TASK OBJECTIVE ▸
From the listing that follows, count the lines including "electric" and give the number alone.

INPUT FOR THIS TASK ▸
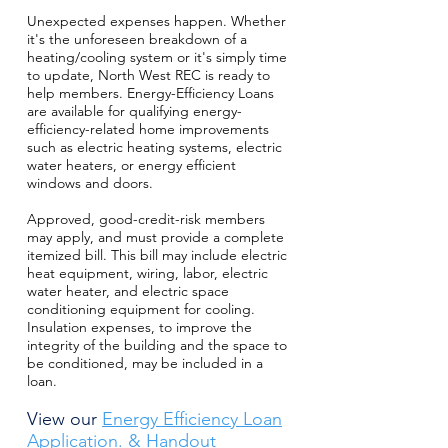
Unexpected expenses happen. Whether
it's the unforeseen breakdown of a
heating/cooling system or it's simply time
to update, North West REC is ready to
help members. Energy-Efficiency Loans
are available for qualifying energy-
efficiency-related home improvements
such as electric heating systems, electric
water heaters, or energy efficient
windows and doors.
Approved, good-credit-risk members
may apply, and must provide a complete
itemized bill. This bill may include electric
heat equipment, wiring, labor, electric
water heater, and electric space
conditioning equipment for cooling.
Insulation expenses, to improve the
integrity of the building and the space to
be conditioned, may be included in a
loan.
View our
Energy Efficiency Loan
Applicatio
n.
&
Handout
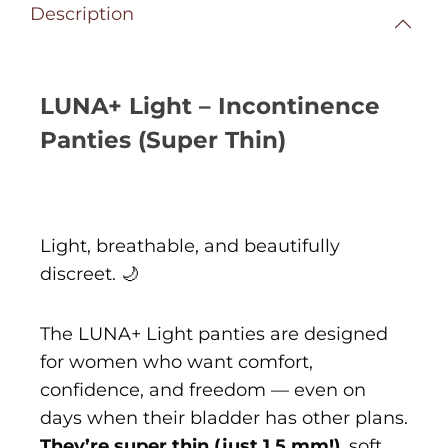
Description
LUNA+ Light – Incontinence
Panties (Super Thin)
Light, breathable, and beautifully
discreet. 🌙
The LUNA+ Light panties are designed
for women who want comfort,
confidence, and freedom — even on
days when their bladder has other plans.
They’re super thin (just 1.5 mm!)
, soft,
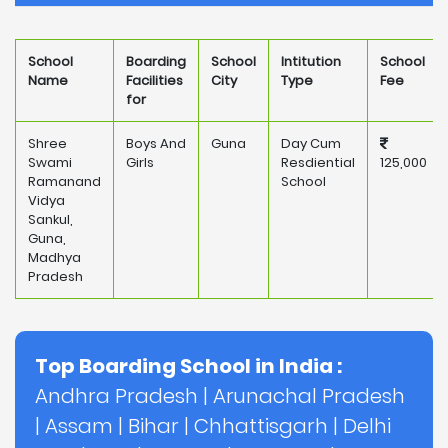
School
Boarding
School
Intitution
School
Name
Facilities
City
Type
Fee
for
Shree
Boys And
Guna
Day Cum
Swami
Girls
Resdiential
125,000
Ramanand
School
Vidya
Sankul,
Guna,
Madhya
Pradesh
Top Boarding School in India :
Andhra Pradesh
|
Arunachal Pradesh
|
Assam
|
Bihar
|
Chhattisgarh
|
Delhi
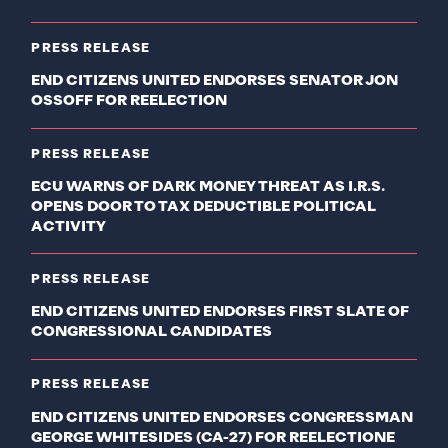
PRESS RELEASE
END CITIZENS UNITED ENDORSES SENATOR JON
OSSOFF FOR REELECTION
PRESS RELEASE
ECU WARNS OF DARK MONEY THREAT AS I.R.S.
OPENS DOOR TO TAX DEDUCTIBLE POLITICAL
ACTIVITY
PRESS RELEASE
END CITIZENS UNITED ENDORSES FIRST SLATE OF
CONGRESSIONAL CANDIDATES
PRESS RELEASE
END CITIZENS UNITED ENDORSES CONGRESSMAN
GEORGE WHITESIDES (CA-27) FOR REELECTIONE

SOLUTION TO THIS PROBLEM ▸
4